In the final part of the book Paxton speculates on what a resistance based on Gandhian principles might have looked like, and provides two major conclusions. The first is that where the resistance movement was wrapped in secrecy, a Gandhian-style resistance would have been conducted as openly as possible, in part because open nonviolent resistance might have persuaded bystanders to take action and in part because of the effect the courage displayed would have had on the Nazis, but also because Gandhi believed in the unity of ends and means. The second is that the evil progression of stages in the Nazi attempt to eliminate all Jews might have been brought to a halt sooner, though no doubt still at a tremendous cost of lives.
Needless to say nonviolent resistance to the Nazis would have taken tremendous courage in a situation in which few people realized what the devastating end result would be. But although it cannot be said with any certainty whether nonviolent resistance alone could have resulted in the toppling of the Nazi regime, there is at least some room for optimism about the future, as the study by Erica Chenoweth and Maria Stephan demonstrates. Also, research into nonviolent resistance has come a long way since the 1940’s, and especially in the field of nonviolent defense a lot of progress has been made. (7) All in all George Paxton has provided us with much food for thought. In doing so his book offers us a great service.

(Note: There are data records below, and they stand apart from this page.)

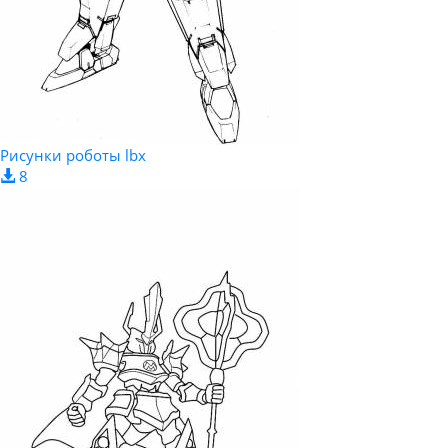
Рисунки роботы lbx
8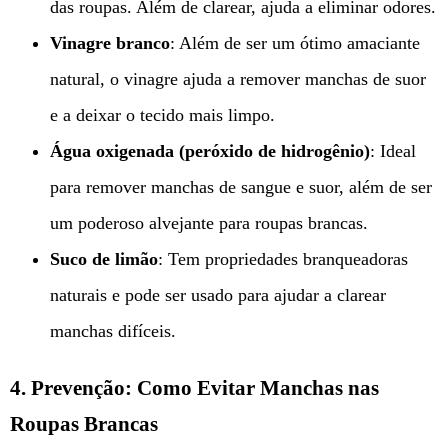
das roupas. Além de clarear, ajuda a eliminar odores.
Vinagre branco
: Além de ser um ótimo amaciante
natural, o vinagre ajuda a remover manchas de suor
e a deixar o tecido mais limpo.
Água oxigenada (peróxido de hidrogênio)
: Ideal
para remover manchas de sangue e suor, além de ser
um poderoso alvejante para roupas brancas.
Suco de limão
: Tem propriedades branqueadoras
naturais e pode ser usado para ajudar a clarear
manchas difíceis.
4. Prevenção: Como Evitar Manchas nas
Roupas Brancas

(1) But What About World War II? (Amsterdam: International Fellowship of Reconciliation, 1980).
(3) Gene Sharp, Tyranny Could Not Quell Them (London: Peace News, 1958); Jacques Sémelin, Unarmed Against Hitler: Civilian Resistance in Europe 1939-1943 (London: Praeger, 1993).
(4) George Paxton, Nonviolent Resistance to the Nazis (London: YouCaxton Publications, 2016), p. 1.
(5) B.H. Liddel-Hart, “Lessons from Resistance Movements: Guerrilla and Nonviolent,” in Adam Roberts, ed., Civilian Resistance as a National Defence (Harrisburg: Stackpole Books, 1968), p. 205.
(6) Erica Chenoweth and Maria Stephan, Why Civil Resistance Works: The Strategic Logic of Nonviolent Conflict (New York: Columbia University Press, 2013).
(7) The concept of nonviolent defense gained remarkable popularity during the 1970′s and early 1980′s, after it was renamed civil, civilian, civilian-based or social defense to make it more palatable to governments. At that time Sweden and the Netherlands were considering the inclusion of forms of nonviolent defense in their military defense strategies. Some of those who have studied the issue include Gene Sharp, Johan Galtung, Theodore Ebert, Charles Walker, Michael Randle, and Gene Keyes.
EDITOR’S NOTE: Gertjan Cobelens is our Pacifism Editor and in charge of our research project at the IISG, Amsterdam, now in its second year. For other of his articles and introductions and an index of other materials from the project please click on the IISG/WRI Project link in the Category sidebar, or above.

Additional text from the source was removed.